Exponential capacity scaling of classical GANs compared to hybrid latent style-based quantum GANs
Milan Liepelt, Julien Baglio
TL;DR
This work investigates capacity scaling in a hybrid latent style-based QGAN where a classical discriminator and an autoencoder map high-dimensional satellite images to a 24-dimensional latent space, and a parameterized quantum circuit acts as the generator with 12 qubits across L ∈ {2,4,6,8} layers. Using SAT4 data and WGAN-GP training, the authors show that the optimal classical discriminator and classical generator capacities scale exponentially with the quantum generator capacity, while the quantum generator scales linearly, implying an exponential quantum advantage in representational efficiency.
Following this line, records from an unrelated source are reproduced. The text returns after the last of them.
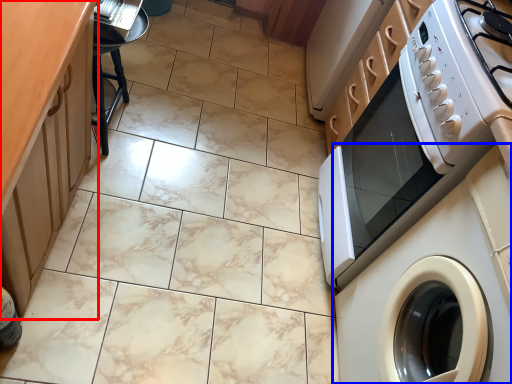 Question: Among these objects, which one is nearest to the camera, counter top (highlighted by a red box) or washing machine (highlighted by a blue box)?

Choices:
 (A) counter top
 (B) washing machine

Answer: (A) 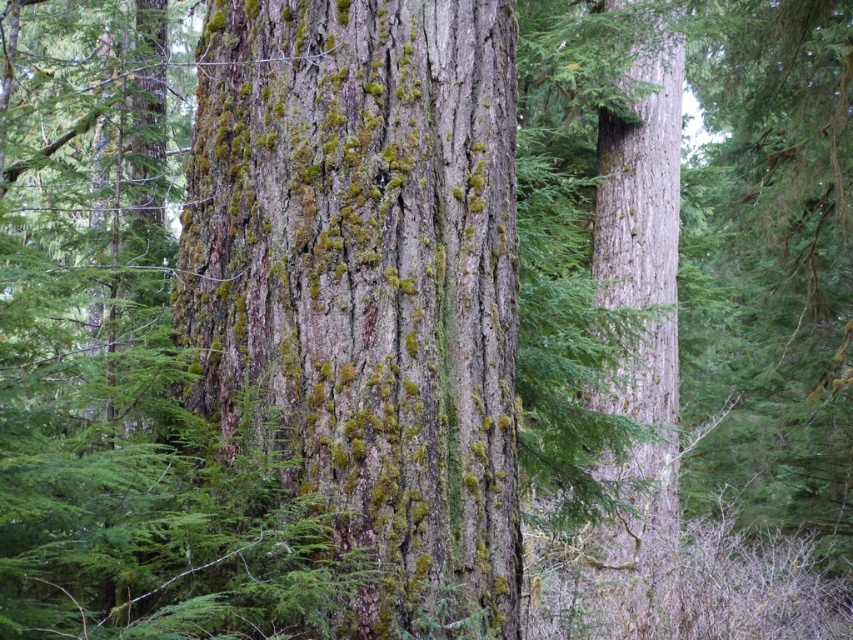 You are standing in front of a large tree trunk in a forest. You notice two points marked on the image at coordinates point (212, 44) and point (660, 88). Which point is nearer to your eyes?

Point (212, 44) is closer to the camera than point (660, 88), so the point (212, 44) is nearer to your eyes.

You are standing in a forest and want to touch both the green mossy bark at center and the smooth gray bark at right. Which one should you reach for first to touch the one closer to you?

The green mossy bark at center is closer to the viewer than smooth gray bark at right, so you should reach for the green mossy bark at center first.

You are a botanist studying tree bark textures. You observe the green mossy bark at center and the smooth gray bark at right in the image. Which of these two barks is positioned to the left?

The green mossy bark at center is positioned to the left of the smooth gray bark at right. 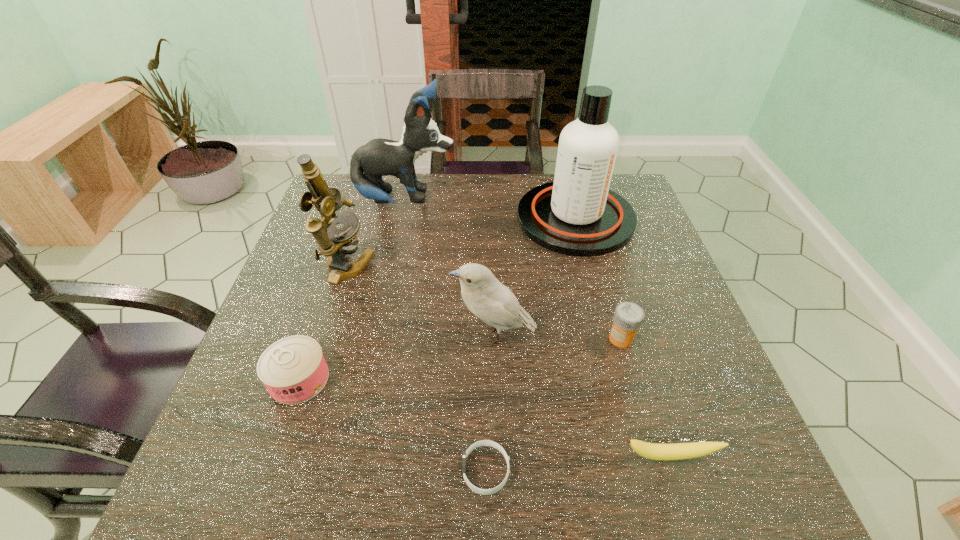 Identify the location of vacant space located on the back of the microscope. This screenshot has width=960, height=540. (370, 194).

Where is `vacant space situated 0.230m at the beak of the bird`? This screenshot has width=960, height=540. vacant space situated 0.230m at the beak of the bird is located at coordinates (344, 334).

Where is `vacant space located at the beak of the bird`? vacant space located at the beak of the bird is located at coordinates (423, 334).

Where is `blank space located 0.130m at the beak of the bird`? blank space located 0.130m at the beak of the bird is located at coordinates (391, 334).

This screenshot has width=960, height=540. Find the location of `blank space located on the label side of the fourth shortest object`. blank space located on the label side of the fourth shortest object is located at coordinates (423, 339).

The width and height of the screenshot is (960, 540). I want to click on blank area located 0.280m on the label side of the fourth shortest object, so click(475, 339).

Locate an element on the screen. The width and height of the screenshot is (960, 540). free space located 0.300m on the label side of the fourth shortest object is located at coordinates (467, 339).

Image resolution: width=960 pixels, height=540 pixels. Find the location of `free space located on the front of the third nearest object`. free space located on the front of the third nearest object is located at coordinates (270, 465).

Image resolution: width=960 pixels, height=540 pixels. Identify the location of vacant area located on the upward curve of the banana. (685, 508).

Image resolution: width=960 pixels, height=540 pixels. In order to click on free space located 0.200m on the outer surface of the wristband in this screenshot , I will do `click(342, 470)`. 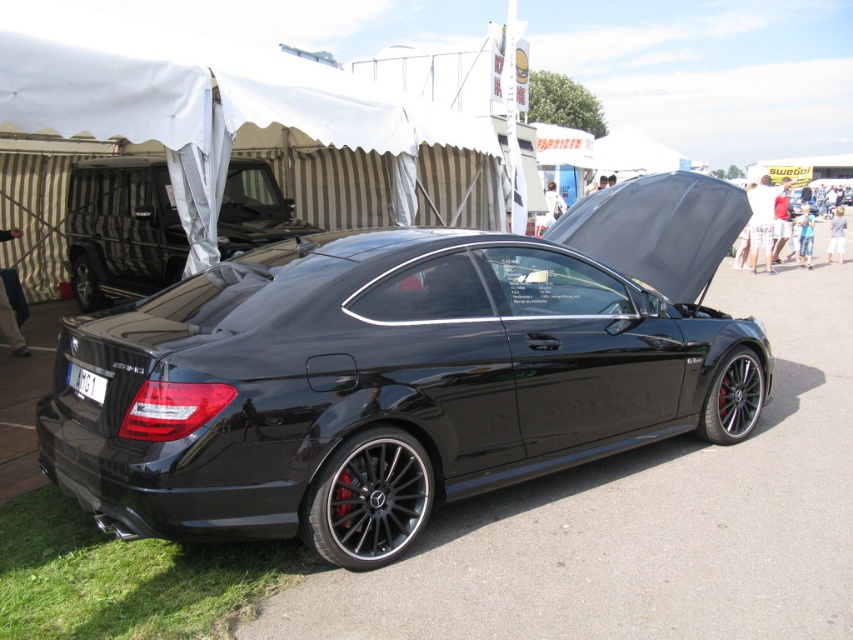 Question: Can you confirm if glossy black car at center is bigger than green grass at lower left?

Choices:
 (A) no
 (B) yes

Answer: (B)

Question: In this image, where is green grass at lower left located relative to black matte truck at upper left?

Choices:
 (A) above
 (B) below

Answer: (B)

Question: Which point is closer to the camera taking this photo?

Choices:
 (A) (316, 449)
 (B) (51, 529)

Answer: (A)

Question: Based on their relative distances, which object is nearer to the black plastic license plate at rear?

Choices:
 (A) green grass at lower left
 (B) glossy black car at center
 (C) black matte truck at upper left

Answer: (A)

Question: Which point appears closest to the camera in this image?

Choices:
 (A) (268, 545)
 (B) (164, 275)
 (C) (96, 401)

Answer: (C)

Question: Does glossy black car at center appear over black plastic license plate at rear?

Choices:
 (A) no
 (B) yes

Answer: (B) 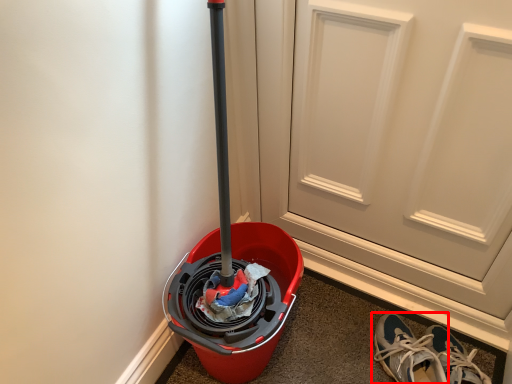 Question: Where is footwear (annotated by the red box) located in relation to door in the image?

Choices:
 (A) left
 (B) right

Answer: (B) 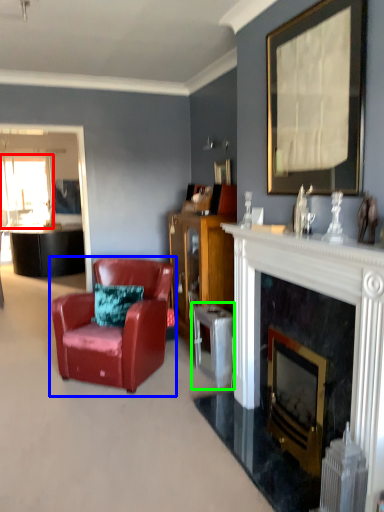 Question: Estimate the real-world distances between objects in this image. Which object is closer to window screen (highlighted by a red box), chair (highlighted by a blue box) or table (highlighted by a green box)?

Choices:
 (A) chair
 (B) table

Answer: (A) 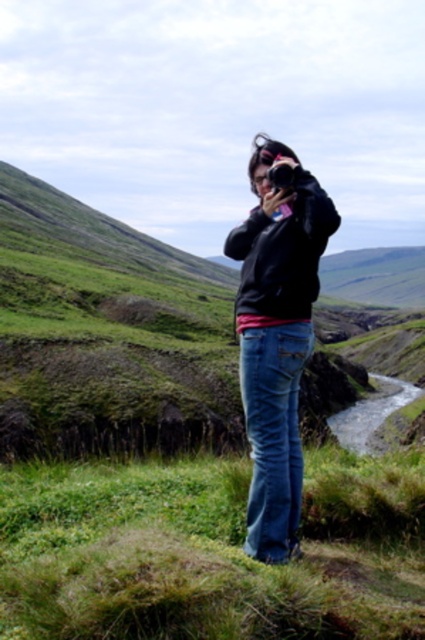 Question: Among these points, which one is nearest to the camera?

Choices:
 (A) (300, 220)
 (B) (299, 177)
 (C) (14, 557)

Answer: (C)

Question: Is matte black hoodie at center positioned in front of black plastic camera at center?

Choices:
 (A) yes
 (B) no

Answer: (A)

Question: Can you confirm if green grassy at center is positioned to the left of matte black hoodie at center?

Choices:
 (A) no
 (B) yes

Answer: (B)

Question: Which object is the closest to the matte black hoodie at center?

Choices:
 (A) green grassy at center
 (B) black plastic camera at center

Answer: (B)

Question: Based on their relative distances, which object is farther from the matte black hoodie at center?

Choices:
 (A) green grassy at center
 (B) black plastic camera at center

Answer: (A)

Question: Can you confirm if green grassy at center is thinner than black plastic camera at center?

Choices:
 (A) no
 (B) yes

Answer: (A) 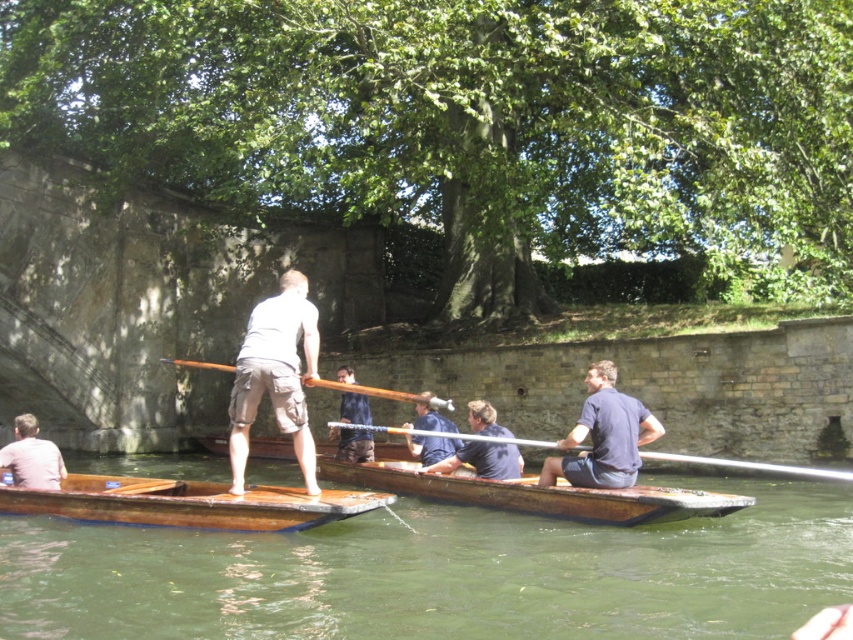 Please check the objects in the scene. Which object is wider, the wooden canoe at center or the wooden at center?

The wooden canoe at center is wider than the wooden at center.

You are standing on the bank of the river and see two points marked on the water surface. The first point is at coordinates point (369, 440) and the second point is at point (380, 428). Which point is closer to you?

Point (369, 440) is closer to you because it is further to the viewer than point (380, 428). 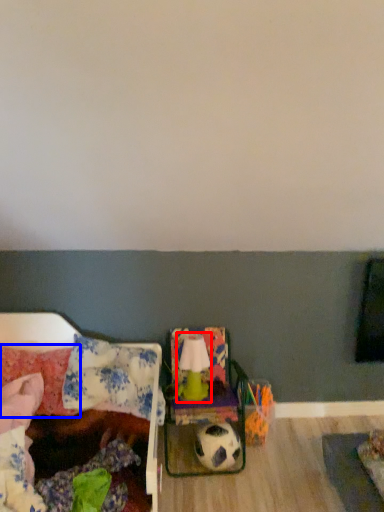 Question: Which object appears closest to the camera in this image, lamp (highlighted by a red box) or pillow (highlighted by a blue box)?

Choices:
 (A) lamp
 (B) pillow

Answer: (B) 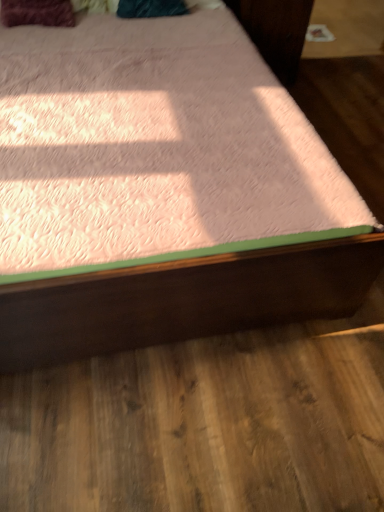 Measure the distance between point (15, 2) and camera.

A distance of 6.53 feet exists between point (15, 2) and camera.

The height and width of the screenshot is (512, 384). Identify the location of velvet maroon pillow at upper left. (37, 13).

Describe the element at coordinates (37, 13) in the screenshot. The height and width of the screenshot is (512, 384). I see `velvet maroon pillow at upper left` at that location.

You are a GUI agent. You are given a task and a screenshot of the screen. Output one action in this format:
    pyautogui.click(x=<x>, y=<y>)
    Task: Click on the pink plush bed at center
    
    Given the screenshot: What is the action you would take?
    pyautogui.click(x=155, y=145)

Describe the element at coordinates (155, 145) in the screenshot. This screenshot has height=512, width=384. I see `pink plush bed at center` at that location.

This screenshot has width=384, height=512. I want to click on velvet maroon pillow at upper left, so click(37, 13).

Which is more to the right, pink plush bed at center or velvet maroon pillow at upper left?

Positioned to the right is pink plush bed at center.

Between pink plush bed at center and velvet maroon pillow at upper left, which one is positioned in front?

pink plush bed at center is closer to the camera.

Considering the positions of point (15, 239) and point (65, 12), is point (15, 239) closer or farther from the camera than point (65, 12)?

Point (15, 239) appears to be closer to the viewer than point (65, 12).

From the image's perspective, is pink plush bed at center above or below velvet maroon pillow at upper left?

From the image's perspective, pink plush bed at center appears below velvet maroon pillow at upper left.

From a real-world perspective, is pink plush bed at center located higher than velvet maroon pillow at upper left?

No, from a real-world perspective, pink plush bed at center is not over velvet maroon pillow at upper left

Considering the relative sizes of pink plush bed at center and velvet maroon pillow at upper left in the image provided, is pink plush bed at center wider than velvet maroon pillow at upper left?

Indeed, pink plush bed at center has a greater width compared to velvet maroon pillow at upper left.

Does pink plush bed at center have a greater height compared to velvet maroon pillow at upper left?

Yes, pink plush bed at center is taller than velvet maroon pillow at upper left.

Which of these two, pink plush bed at center or velvet maroon pillow at upper left, is smaller?

Smaller between the two is velvet maroon pillow at upper left.

Which is correct: pink plush bed at center is inside velvet maroon pillow at upper left, or outside of it?

pink plush bed at center is spatially situated outside velvet maroon pillow at upper left.

Is pink plush bed at center next to velvet maroon pillow at upper left?

No, pink plush bed at center is not beside velvet maroon pillow at upper left.

Is pink plush bed at center oriented away from velvet maroon pillow at upper left?

Absolutely, pink plush bed at center is directed away from velvet maroon pillow at upper left.

How different are the orientations of pink plush bed at center and velvet maroon pillow at upper left in degrees?

1.82 degrees.

Measure the distance from pink plush bed at center to velvet maroon pillow at upper left.

pink plush bed at center is 89.36 centimeters away from velvet maroon pillow at upper left.

Identify the location of pillow behind the pink plush bed at center. The width and height of the screenshot is (384, 512). (37, 13).

Does velvet maroon pillow at upper left appear on the left side of pink plush bed at center?

Indeed, velvet maroon pillow at upper left is positioned on the left side of pink plush bed at center.

Is the depth of velvet maroon pillow at upper left greater than that of pink plush bed at center?

Yes, velvet maroon pillow at upper left is behind pink plush bed at center.

Does point (16, 25) appear closer or farther from the camera than point (126, 224)?

Point (16, 25) appears to be farther away from the viewer than point (126, 224).

From the image's perspective, which object appears higher, velvet maroon pillow at upper left or pink plush bed at center?

velvet maroon pillow at upper left.

From a real-world perspective, who is located higher, velvet maroon pillow at upper left or pink plush bed at center?

velvet maroon pillow at upper left is physically above.

Which of these two, velvet maroon pillow at upper left or pink plush bed at center, is wider?

pink plush bed at center is wider.

Which of these two, velvet maroon pillow at upper left or pink plush bed at center, stands shorter?

Standing shorter between the two is velvet maroon pillow at upper left.

Who is smaller, velvet maroon pillow at upper left or pink plush bed at center?

Smaller between the two is velvet maroon pillow at upper left.

Is velvet maroon pillow at upper left inside or outside of pink plush bed at center?

velvet maroon pillow at upper left exists entirely within pink plush bed at center.

Are velvet maroon pillow at upper left and pink plush bed at center located far from each other?

Actually, velvet maroon pillow at upper left and pink plush bed at center are a little close together.

Does velvet maroon pillow at upper left turn towards pink plush bed at center?

Yes.

How many degrees apart are the facing directions of velvet maroon pillow at upper left and pink plush bed at center?

1.82 degrees separate the facing orientations of velvet maroon pillow at upper left and pink plush bed at center.

The height and width of the screenshot is (512, 384). In order to click on pillow above the pink plush bed at center (from a real-world perspective) in this screenshot , I will do `click(37, 13)`.

Locate an element on the screen. Image resolution: width=384 pixels, height=512 pixels. pillow located on the left of pink plush bed at center is located at coordinates (37, 13).

The image size is (384, 512). I want to click on bed in front of the velvet maroon pillow at upper left, so click(155, 145). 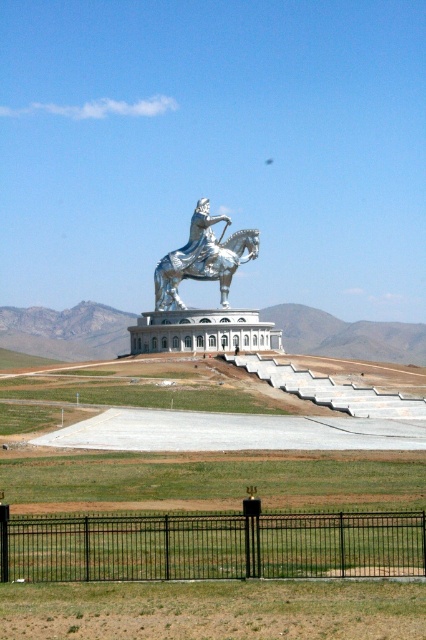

The results, validated across three random seeds and supported by both noiseless simulations and IBM hardware sampling, indicate that quantum models can achieve comparable FID performance with far fewer trainable parameters, albeit with hardware noise reducing the practical gains. This work highlights capacity scaling as a concrete metric for quantum advantage in generative modeling and points to directions in circuit design and noise-aware training to bring practical benefits closer to reality.
Abstract
Quantum generative modeling is a very active area of research in looking for practical advantage in data analysis. Quantum generative adversarial networks (QGANs) are leading candidates for quantum generative modeling and have been applied to diverse areas, from high-energy physics to image generation. The latent style-based QGAN, relying on a classical variational autoencoder to encode the input data into a latent space and then using a style-based QGAN for data generation has been proven to be efficient for image generation or drug design, hinting at the use of far less trainable parameters than their classical counterpart to achieve comparable performance, however this advantage has never been systematically studied. We present in this work the first comprehensive experimental analysis of this advantage of QGANS applied to SAT4 image generation, obtaining an exponential advantage in capacity scaling for a quantum generator in the hybrid latent style-based QGAN architecture. Careful tuning of the autoencoder is crucial to obtain stable, reliable results. Once this tuning is performed and defining training optimality as when the training is stable and the FID score is low and stable as well, the optimal capacity (or number of trainable parameters) of the classical discriminator scales exponentially with respect to the capacity of the quantum generator, and the same is true for the capacity of the classical generator. This hints toward a type of quantum advantage for quantum generative modeling.